What this task involves:
Within the entries below, every line containing "такси" is to be copied.

Records shown:
□ □ □ □ □ □ □
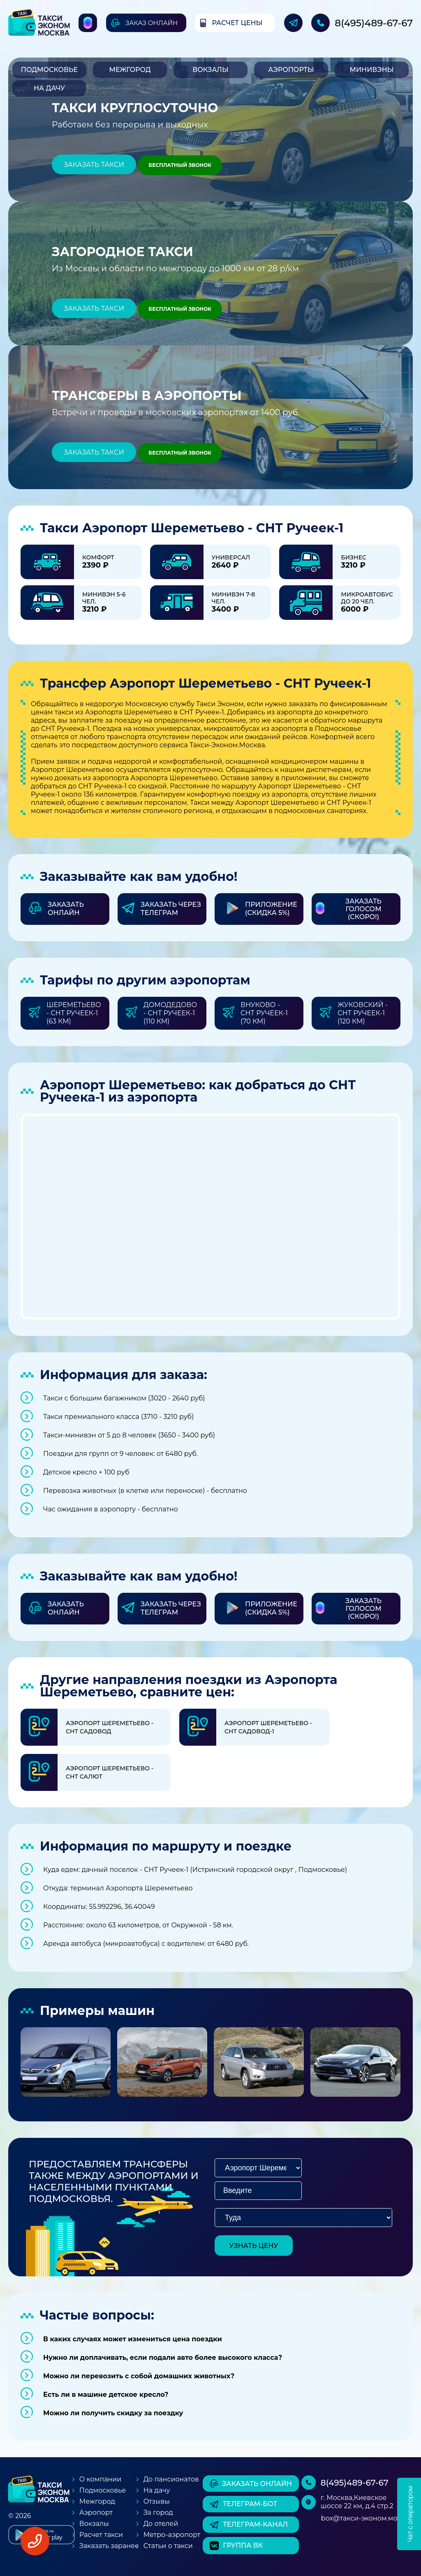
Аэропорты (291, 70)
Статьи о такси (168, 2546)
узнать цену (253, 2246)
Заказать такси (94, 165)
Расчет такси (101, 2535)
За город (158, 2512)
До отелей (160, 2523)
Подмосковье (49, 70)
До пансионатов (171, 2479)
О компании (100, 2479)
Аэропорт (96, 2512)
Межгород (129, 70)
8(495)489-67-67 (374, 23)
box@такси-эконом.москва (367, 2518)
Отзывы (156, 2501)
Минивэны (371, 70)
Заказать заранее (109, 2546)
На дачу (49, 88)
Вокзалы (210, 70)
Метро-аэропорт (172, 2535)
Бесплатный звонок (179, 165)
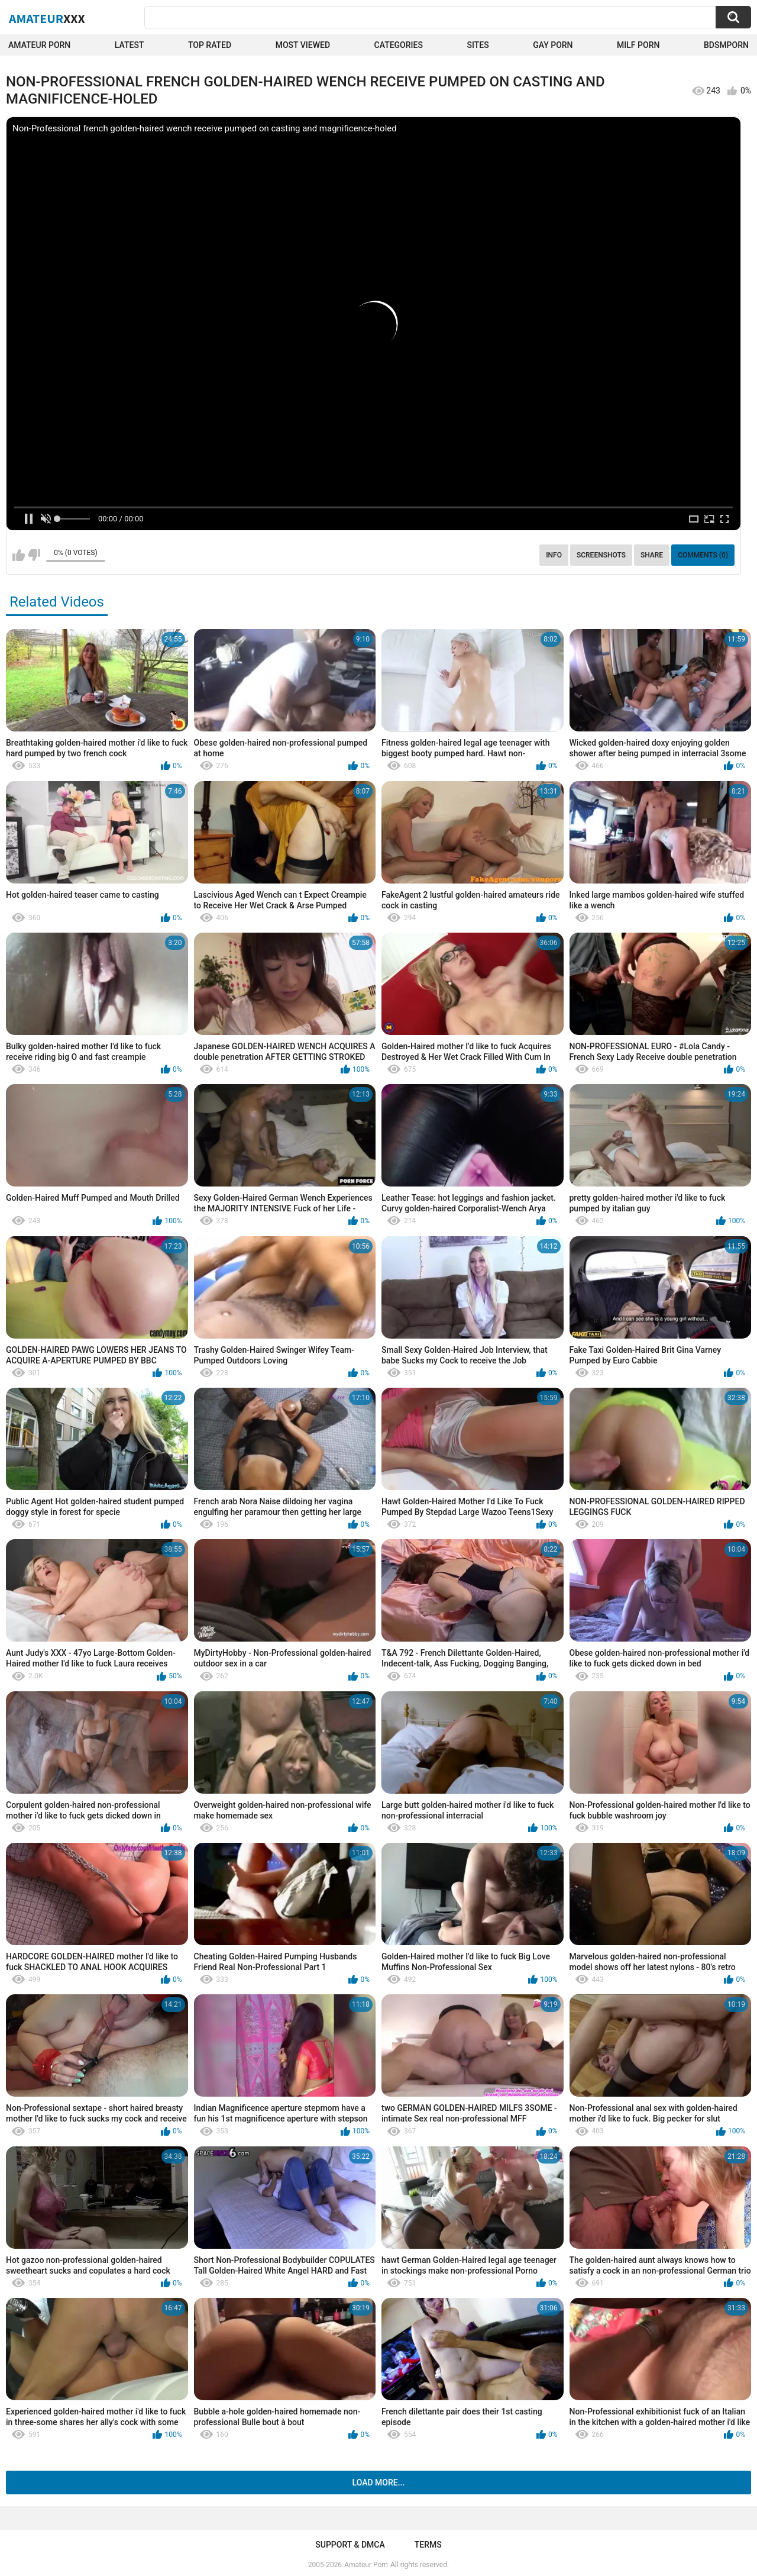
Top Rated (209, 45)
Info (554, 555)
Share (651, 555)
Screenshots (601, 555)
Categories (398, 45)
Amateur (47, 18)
□ □ □ □ □ □ □
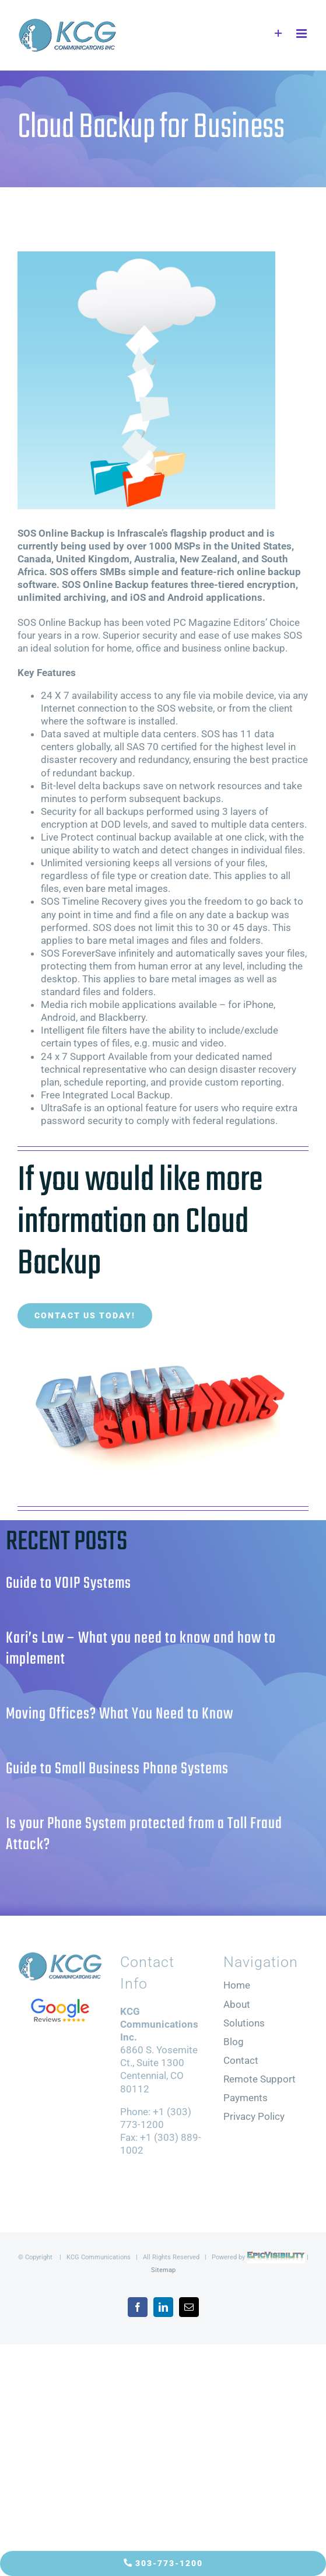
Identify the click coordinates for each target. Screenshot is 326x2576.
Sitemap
□ □ □ □ □ □ □
Solved exercise:
Статьи о такси (168, 2546)
Заказать такси (94, 165)
Расчет такси (101, 2535)
box@такси-эконом.москва (367, 2518)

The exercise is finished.